Make an exact transcript of the lines in the data below, starting with the one containing "გენერალური დალაგება" and going on through the one containing "812 8900 4848", with both included and the pictures left out.

________________________

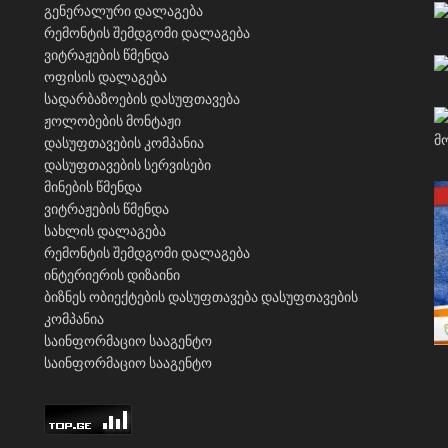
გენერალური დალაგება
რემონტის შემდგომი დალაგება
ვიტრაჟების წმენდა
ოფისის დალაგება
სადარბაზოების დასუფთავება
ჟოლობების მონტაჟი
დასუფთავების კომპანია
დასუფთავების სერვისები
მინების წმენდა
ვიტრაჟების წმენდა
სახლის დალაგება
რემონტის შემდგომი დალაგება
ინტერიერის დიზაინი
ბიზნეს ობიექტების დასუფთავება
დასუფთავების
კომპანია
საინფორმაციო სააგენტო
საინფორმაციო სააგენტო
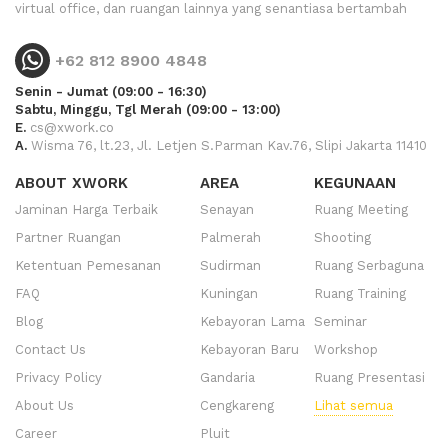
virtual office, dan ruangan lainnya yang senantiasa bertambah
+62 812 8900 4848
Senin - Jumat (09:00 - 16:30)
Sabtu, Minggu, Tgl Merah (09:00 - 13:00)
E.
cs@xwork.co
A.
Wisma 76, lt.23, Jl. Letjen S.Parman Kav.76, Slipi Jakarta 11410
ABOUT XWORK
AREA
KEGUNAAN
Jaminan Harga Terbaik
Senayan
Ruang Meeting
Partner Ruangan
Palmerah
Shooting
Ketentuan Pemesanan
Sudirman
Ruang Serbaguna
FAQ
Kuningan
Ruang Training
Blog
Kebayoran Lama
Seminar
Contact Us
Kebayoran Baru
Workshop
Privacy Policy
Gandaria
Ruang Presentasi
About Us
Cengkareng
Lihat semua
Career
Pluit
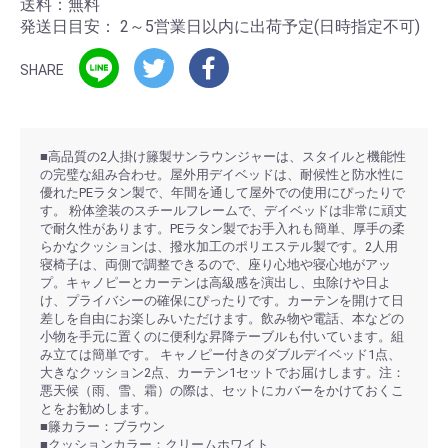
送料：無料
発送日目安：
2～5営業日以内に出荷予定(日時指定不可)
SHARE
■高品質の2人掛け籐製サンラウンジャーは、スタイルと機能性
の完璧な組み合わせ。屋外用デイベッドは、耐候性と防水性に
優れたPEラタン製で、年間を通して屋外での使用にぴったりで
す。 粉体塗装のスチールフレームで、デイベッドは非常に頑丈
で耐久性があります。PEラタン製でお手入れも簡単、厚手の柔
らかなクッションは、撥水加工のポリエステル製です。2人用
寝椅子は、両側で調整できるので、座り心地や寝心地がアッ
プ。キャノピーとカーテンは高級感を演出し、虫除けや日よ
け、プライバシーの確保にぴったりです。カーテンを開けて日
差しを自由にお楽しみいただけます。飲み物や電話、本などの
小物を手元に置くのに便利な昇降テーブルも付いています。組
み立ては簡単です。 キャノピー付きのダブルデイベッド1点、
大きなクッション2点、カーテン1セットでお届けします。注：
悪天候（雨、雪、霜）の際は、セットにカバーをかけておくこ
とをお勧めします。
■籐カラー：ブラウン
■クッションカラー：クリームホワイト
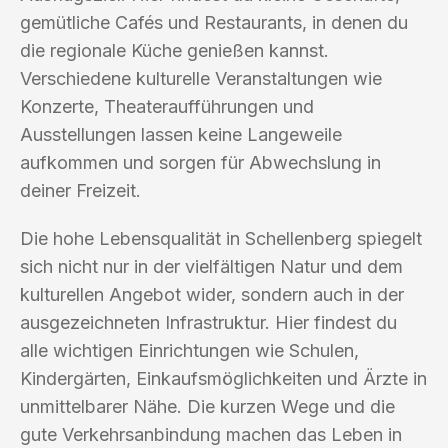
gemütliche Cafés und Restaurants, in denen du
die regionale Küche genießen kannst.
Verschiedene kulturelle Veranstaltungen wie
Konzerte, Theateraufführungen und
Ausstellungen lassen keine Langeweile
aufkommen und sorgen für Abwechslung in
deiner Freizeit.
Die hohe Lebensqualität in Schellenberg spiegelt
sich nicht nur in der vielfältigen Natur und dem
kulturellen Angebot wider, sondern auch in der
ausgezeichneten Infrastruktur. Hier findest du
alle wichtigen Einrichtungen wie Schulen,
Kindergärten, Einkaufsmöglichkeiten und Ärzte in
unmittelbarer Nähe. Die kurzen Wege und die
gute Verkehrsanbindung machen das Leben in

________________________

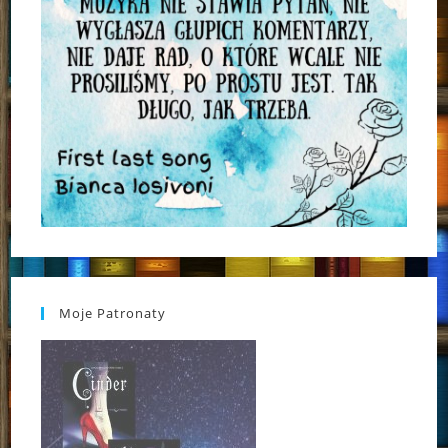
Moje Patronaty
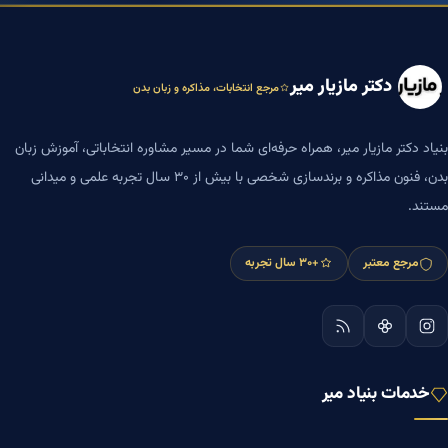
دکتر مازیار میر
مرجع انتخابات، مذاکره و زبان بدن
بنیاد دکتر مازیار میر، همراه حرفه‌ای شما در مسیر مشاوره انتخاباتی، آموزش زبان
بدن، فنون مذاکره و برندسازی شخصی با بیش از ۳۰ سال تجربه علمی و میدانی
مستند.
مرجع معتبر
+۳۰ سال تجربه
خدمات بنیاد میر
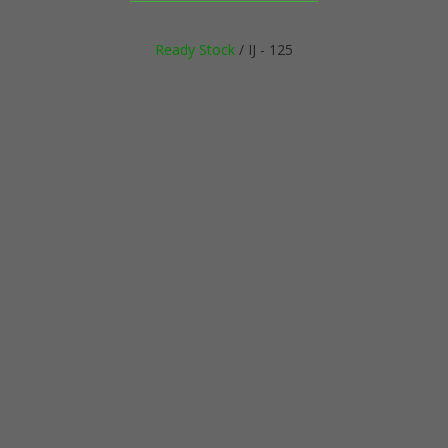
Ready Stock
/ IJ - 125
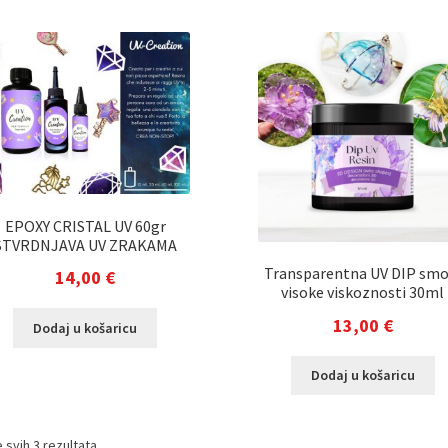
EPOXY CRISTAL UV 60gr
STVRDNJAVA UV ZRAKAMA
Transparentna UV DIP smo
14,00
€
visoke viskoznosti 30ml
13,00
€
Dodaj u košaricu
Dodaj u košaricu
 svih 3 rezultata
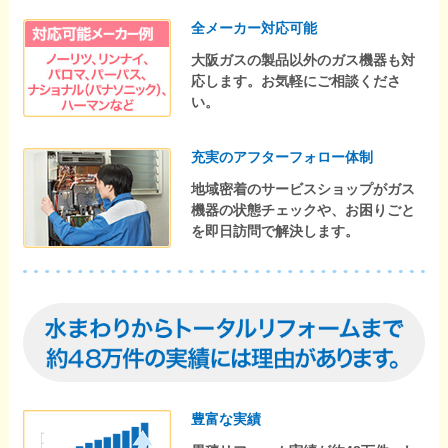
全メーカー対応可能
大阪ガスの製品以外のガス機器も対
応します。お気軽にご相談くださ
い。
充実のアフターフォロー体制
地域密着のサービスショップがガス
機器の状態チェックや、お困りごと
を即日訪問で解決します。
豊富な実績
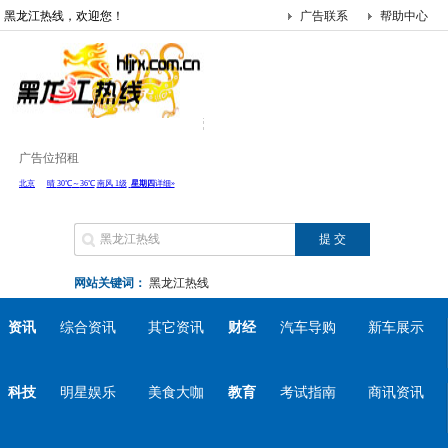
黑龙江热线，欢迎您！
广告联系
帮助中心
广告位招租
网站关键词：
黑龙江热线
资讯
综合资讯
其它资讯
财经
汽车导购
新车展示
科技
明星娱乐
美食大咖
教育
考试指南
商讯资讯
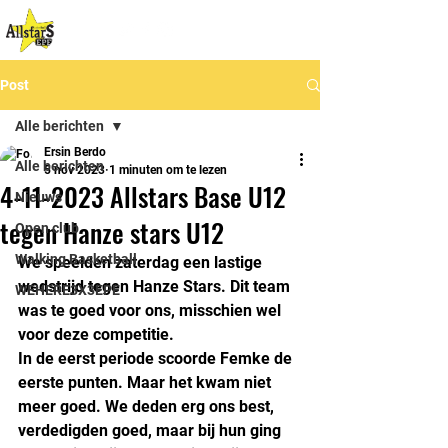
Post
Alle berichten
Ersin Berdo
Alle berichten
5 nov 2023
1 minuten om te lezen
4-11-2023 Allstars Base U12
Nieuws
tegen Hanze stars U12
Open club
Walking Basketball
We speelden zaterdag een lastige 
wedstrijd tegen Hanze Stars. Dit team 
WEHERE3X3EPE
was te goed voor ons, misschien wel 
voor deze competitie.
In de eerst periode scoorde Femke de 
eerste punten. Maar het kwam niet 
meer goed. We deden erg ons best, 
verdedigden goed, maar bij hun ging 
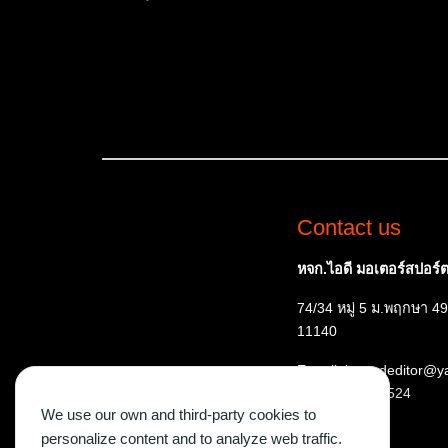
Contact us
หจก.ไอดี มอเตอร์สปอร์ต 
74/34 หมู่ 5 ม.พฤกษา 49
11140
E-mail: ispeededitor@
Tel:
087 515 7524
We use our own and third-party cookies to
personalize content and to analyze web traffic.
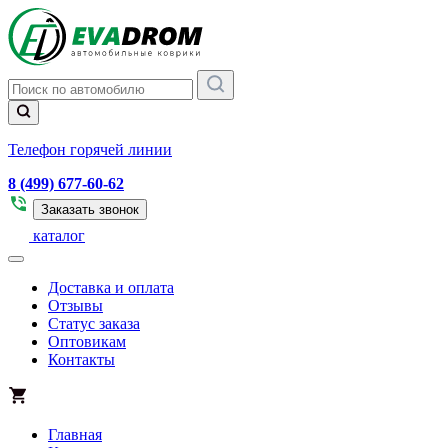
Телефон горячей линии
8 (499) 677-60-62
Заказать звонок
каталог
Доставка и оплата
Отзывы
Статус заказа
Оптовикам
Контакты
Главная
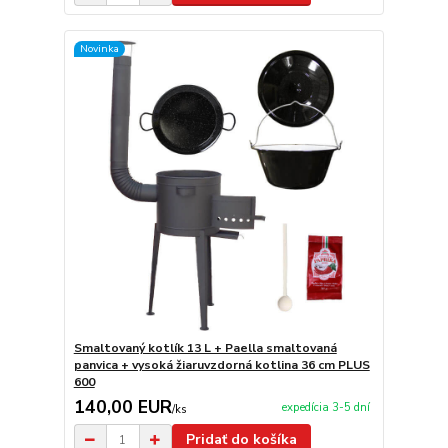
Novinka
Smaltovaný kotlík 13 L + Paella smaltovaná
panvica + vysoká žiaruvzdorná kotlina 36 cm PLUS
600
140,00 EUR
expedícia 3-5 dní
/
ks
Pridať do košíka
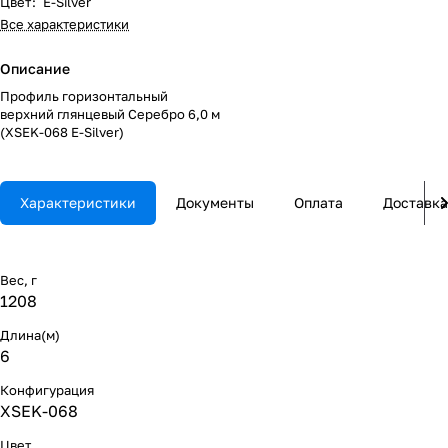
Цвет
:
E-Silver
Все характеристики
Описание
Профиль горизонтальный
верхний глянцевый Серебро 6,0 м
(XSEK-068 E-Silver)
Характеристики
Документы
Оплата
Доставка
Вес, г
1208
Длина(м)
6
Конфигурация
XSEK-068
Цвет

________________________

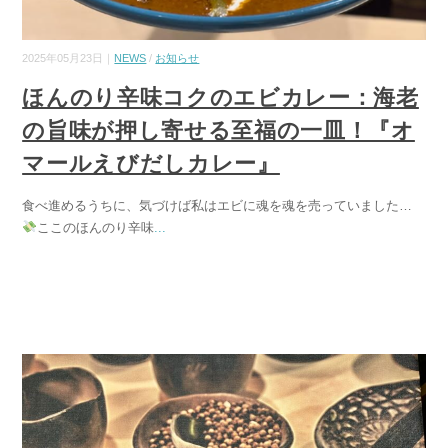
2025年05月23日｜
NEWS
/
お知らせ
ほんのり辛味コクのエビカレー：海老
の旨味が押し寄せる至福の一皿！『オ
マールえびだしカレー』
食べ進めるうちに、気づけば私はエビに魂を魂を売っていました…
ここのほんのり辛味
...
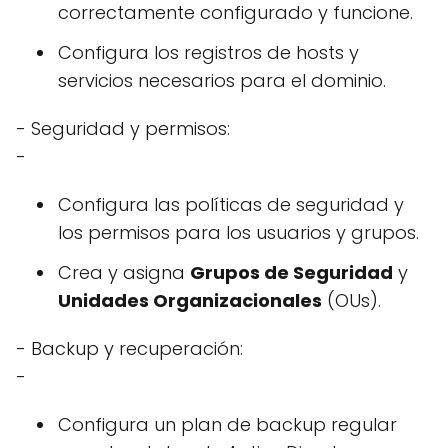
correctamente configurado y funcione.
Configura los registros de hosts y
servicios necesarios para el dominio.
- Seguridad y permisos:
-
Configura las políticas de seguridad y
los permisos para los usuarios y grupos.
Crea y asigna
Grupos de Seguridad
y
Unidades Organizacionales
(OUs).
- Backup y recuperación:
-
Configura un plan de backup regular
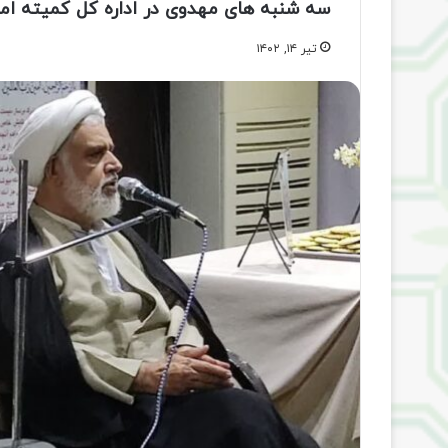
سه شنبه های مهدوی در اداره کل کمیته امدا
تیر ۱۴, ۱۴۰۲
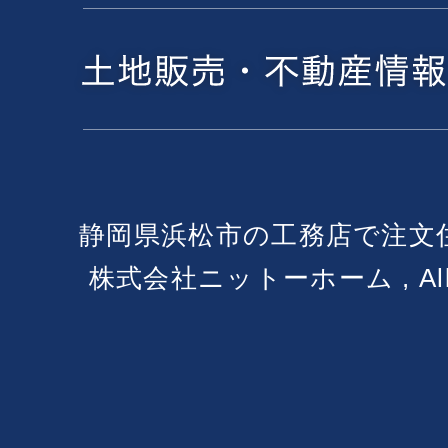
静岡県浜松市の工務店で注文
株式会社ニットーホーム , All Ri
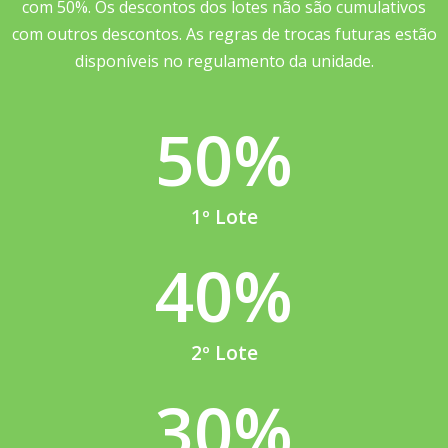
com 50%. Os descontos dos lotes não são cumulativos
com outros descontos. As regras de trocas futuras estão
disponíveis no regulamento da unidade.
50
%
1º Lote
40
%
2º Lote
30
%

________________________

**EXERCISE OUTPUT**
გენერალური დალაგება
რემონტის შემდგომი დალაგება
ვიტრაჟების წმენდა
ოფისის დალაგება
სადარბაზოების დასუფთავება
ჟოლობების მონტაჟი
დასუფთავების კომპანია
დასუფთავების სერვისები
მინების წმენდა
ვიტრაჟების წმენდა
სახლის დალაგება
რემონტის შემდგომი დალაგება
ინტერიერის დიზაინი
ბიზნეს ობიექტების დასუფთავება
დასუფთავების
კომპანია
საინფორმაციო სააგენტო
საინფორმაციო სააგენტო
virtual office, dan ruangan lainnya yang senantiasa bertambah
+62 812 8900 4848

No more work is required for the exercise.